### TASK PROMPT
As the answer, give every line of the records that includes the word "file".

Data records:
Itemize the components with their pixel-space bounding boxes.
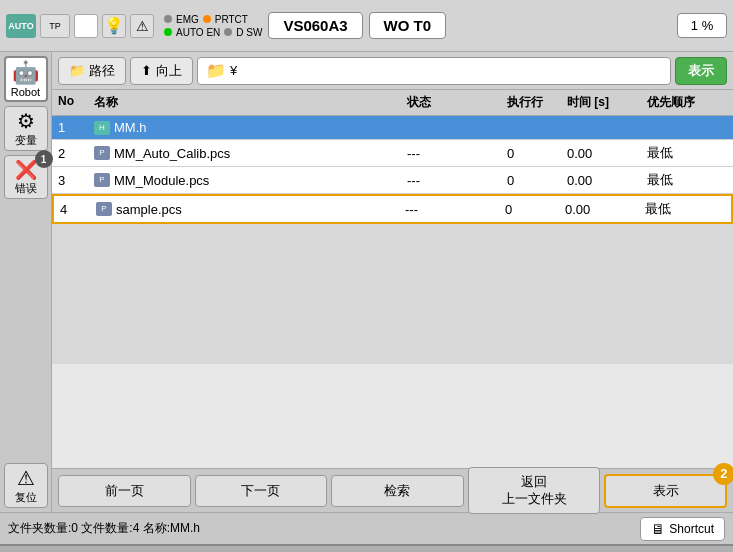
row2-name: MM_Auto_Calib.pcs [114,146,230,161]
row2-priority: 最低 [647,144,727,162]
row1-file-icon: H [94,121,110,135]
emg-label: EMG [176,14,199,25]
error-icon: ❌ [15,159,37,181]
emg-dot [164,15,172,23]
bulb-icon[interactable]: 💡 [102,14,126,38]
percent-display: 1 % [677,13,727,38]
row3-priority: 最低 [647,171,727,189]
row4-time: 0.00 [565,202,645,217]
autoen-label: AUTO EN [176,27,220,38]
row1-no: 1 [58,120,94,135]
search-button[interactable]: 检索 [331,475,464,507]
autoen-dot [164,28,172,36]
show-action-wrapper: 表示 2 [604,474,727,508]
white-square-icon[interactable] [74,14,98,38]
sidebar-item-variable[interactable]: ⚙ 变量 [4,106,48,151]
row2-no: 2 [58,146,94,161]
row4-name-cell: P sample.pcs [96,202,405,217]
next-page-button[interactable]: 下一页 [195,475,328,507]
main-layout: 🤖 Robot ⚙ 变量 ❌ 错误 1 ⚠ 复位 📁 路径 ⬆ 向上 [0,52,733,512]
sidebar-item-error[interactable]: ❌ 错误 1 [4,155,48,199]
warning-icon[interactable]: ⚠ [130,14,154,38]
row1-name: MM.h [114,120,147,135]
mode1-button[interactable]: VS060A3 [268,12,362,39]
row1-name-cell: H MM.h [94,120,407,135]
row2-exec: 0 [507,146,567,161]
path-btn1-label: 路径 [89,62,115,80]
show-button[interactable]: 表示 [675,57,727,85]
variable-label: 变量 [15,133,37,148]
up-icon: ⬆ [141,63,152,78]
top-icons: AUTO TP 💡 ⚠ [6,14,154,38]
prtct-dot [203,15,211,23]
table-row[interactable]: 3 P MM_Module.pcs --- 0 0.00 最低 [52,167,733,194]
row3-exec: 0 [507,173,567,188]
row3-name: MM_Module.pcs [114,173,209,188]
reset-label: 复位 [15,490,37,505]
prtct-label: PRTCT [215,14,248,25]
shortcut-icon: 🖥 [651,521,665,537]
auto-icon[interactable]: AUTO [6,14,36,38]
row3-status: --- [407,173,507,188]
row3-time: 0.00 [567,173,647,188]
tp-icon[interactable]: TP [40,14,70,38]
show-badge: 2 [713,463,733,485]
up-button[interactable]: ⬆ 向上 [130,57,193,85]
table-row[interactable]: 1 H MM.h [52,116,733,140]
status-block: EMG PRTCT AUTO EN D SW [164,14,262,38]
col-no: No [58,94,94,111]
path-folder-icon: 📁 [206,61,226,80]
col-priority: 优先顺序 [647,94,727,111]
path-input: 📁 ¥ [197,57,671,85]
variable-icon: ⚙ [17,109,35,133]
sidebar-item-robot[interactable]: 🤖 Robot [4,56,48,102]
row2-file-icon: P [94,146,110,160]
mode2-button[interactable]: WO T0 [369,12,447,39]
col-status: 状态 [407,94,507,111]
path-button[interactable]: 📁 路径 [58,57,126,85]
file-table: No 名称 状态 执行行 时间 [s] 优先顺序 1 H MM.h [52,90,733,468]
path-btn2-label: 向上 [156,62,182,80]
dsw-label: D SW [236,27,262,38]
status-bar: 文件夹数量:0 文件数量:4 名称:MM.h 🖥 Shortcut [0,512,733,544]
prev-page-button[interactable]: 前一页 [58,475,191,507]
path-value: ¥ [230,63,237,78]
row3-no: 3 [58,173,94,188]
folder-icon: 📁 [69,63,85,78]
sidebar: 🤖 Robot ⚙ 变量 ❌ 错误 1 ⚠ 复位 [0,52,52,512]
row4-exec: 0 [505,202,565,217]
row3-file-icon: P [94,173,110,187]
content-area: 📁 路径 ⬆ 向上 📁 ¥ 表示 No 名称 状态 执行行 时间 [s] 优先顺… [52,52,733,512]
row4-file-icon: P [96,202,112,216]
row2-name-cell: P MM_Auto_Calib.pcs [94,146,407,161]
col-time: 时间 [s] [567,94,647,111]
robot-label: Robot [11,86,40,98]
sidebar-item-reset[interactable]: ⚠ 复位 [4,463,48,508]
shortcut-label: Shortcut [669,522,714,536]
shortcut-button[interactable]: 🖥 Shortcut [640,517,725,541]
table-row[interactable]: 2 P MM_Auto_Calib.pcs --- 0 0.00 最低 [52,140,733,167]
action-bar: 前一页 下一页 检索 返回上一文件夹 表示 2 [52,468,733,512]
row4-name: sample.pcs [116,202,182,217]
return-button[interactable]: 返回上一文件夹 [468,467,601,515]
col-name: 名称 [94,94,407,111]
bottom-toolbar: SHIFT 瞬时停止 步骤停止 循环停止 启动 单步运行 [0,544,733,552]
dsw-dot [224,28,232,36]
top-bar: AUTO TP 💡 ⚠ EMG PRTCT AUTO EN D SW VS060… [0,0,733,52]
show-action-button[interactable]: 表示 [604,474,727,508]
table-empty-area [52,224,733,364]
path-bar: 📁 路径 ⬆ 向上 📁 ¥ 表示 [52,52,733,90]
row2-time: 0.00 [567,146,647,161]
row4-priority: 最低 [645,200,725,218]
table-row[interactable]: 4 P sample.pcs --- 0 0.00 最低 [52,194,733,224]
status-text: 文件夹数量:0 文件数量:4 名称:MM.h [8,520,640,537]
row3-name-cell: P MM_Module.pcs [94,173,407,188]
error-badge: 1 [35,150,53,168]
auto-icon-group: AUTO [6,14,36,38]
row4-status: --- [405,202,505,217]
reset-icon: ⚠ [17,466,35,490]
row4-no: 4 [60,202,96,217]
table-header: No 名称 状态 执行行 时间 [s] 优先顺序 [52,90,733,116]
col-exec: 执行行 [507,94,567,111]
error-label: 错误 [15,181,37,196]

### SOLUTION TO THIS TASK
row1-file-icon: H [94,121,110,135]
row2-file-icon: P [94,146,110,160]
file-table: No 名称 状态 执行行 时间 [s] 优先顺序 1 H MM.h [52,90,733,468]
row3-file-icon: P [94,173,110,187]
row4-file-icon: P [96,202,112,216]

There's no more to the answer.